Dataset:
For this case study, we have taken data of transactions made by credit cards in September 2013 by European Cardholders from Kaggle.com:
Credit Card Fraud Detection Data
The datasets contains transactions made by credit cards in September 2013 by European cardholders. This dataset contains transactions that occurred in two days, where we have 492 frauds out of 284,807 transactions. The dataset is highly unbalanced, the positive class (frauds) account for 0.172% of all transactions.
The data set comprises 31 columns. All columns are anonymized except 'Time', 'Amount' and 'Feature'. Apart from these 3 columns, there are 28 columns with the name 'V1', 'V2' to 'V28'. Features V1, V2, ... V28 are the principal components obtained with PCA.
The result is "Feature" (last column) representing whether the transaction is fraudulent or not. Feature 1 means Fraud and 0 means 'No Fraud'
Can we detect any type of fraud?
Yes, we can detect any type of fraud provided the required data are available. However, please note that we may have to feature engineering to improve the overall fraud detection rate.
Result: Top 1,000 Fraudulent Transactions
We have selected the dataset in "Discover" and asked to find out top 1,000 fraudulent transactions. Below, we give the screenshot of "Discover":
When we click on "Result" button, we see the following result (given screenshot of Result):
We find that out of 1,000 top rows; 182 rows are of Fraudulent transactions. Please note that there are 492 fraudulent transactions out of total 284,807 transactions. Thus, fraudulent transactions account for 0.172% of all transactions. If we take random 1,000 rows, we are expected to get 1.72 (or 2) rows containing fraudulent transactions. However, we got 182 rows (which is better than 100 times) of Fraudulent transactions without any feature engineering using "Discover". Below, we give screenshot of the result:
Result 2: Top 1,000 Fraudulent transactions
We got first result wherein we got 182 fraudulent transactions out of top 1,000 top transactions selected by "Discover". This was better than 100 times in comparison of random 1,000 rows. However, getting 182 out of total 492 fraudulent transactions means we have achieved accuracy of around 37% that is not good enough for banks.
To achieve, better result, we have done auto feature engineering facility provided by "Discover" and got the following result:
Below, we give feature and its value found by "Discover":
V17 = 32.3877
V14 = 11.1417
V12 = 8.9469
V16 = 3.0463
V3 = 0.172
We have taken top 4 features and created a new dataset with the features 'Time', V12, V14, V16, V17, Amount and Feature. We have ignored the column "V3" because its value is too small (below 1).

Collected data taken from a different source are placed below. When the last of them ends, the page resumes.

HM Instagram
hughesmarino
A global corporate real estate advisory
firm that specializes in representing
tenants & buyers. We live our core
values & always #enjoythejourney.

We have selected the dataset in "Discover" and asked to find out top 1,000 fraudulent transactions. Please note that we have not taken into account the columns 'Amount' and 'Feature'. Below, we give the screenshot of "Discover":
When we click on "Result" button, we see the following result (given screenshot of Result):
We find that out of 1,000 top rows; 407 rows are of Fraudulent transactions. Thus, we have achieved accuracy of 82.7% from top 1,000 transactions. It has been achieved using just 5 columns and auto feature engineering facility provided by "Discover". Below, we give screenshot of the result:
Non-Fraudulent Transactions: We have filtered all non-fraudulent transaction by putting class equal to 0. Below, we give screenshot of the result:
We see that first non-fraudulent transaction has rank of 50. Thus, top 49 transactions selected by "Discover" are really fraudulent transactions.
Time Taken: It hardly takes 4 to 5 seconds to get list of top 1,000 fraudulent transactions on a moderate hardware.

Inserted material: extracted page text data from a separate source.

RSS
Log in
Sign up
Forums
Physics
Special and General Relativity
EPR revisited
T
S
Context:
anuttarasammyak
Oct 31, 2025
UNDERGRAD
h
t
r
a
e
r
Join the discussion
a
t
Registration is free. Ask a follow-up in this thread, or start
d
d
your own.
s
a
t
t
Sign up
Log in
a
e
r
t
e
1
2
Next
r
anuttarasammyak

Top 50 Fraudulent transactions: If we check the top 50 transactions, we find that all are really fraudulent transactions. The first false positive transaction is 51st. Though, it might not be true always. However, we can expect that there will be very few false positive in top 50 or top 100 transactions.
Note: Please note that we prefer feature engineering using knowledge of domain expert. However, as most of the columns in the dataset were anonymized, we were forced to use feature engineering facility provided by "Discover". We expect to achieve accuracy of 90% and above based on feature engineering done using knowledge of domain expert.
Can we detect any type of fraud?
Yes, we can detect any type of fraud provided the required data are available. However, please note that we may have to do feature engineering to improve the overall fraud detection rate.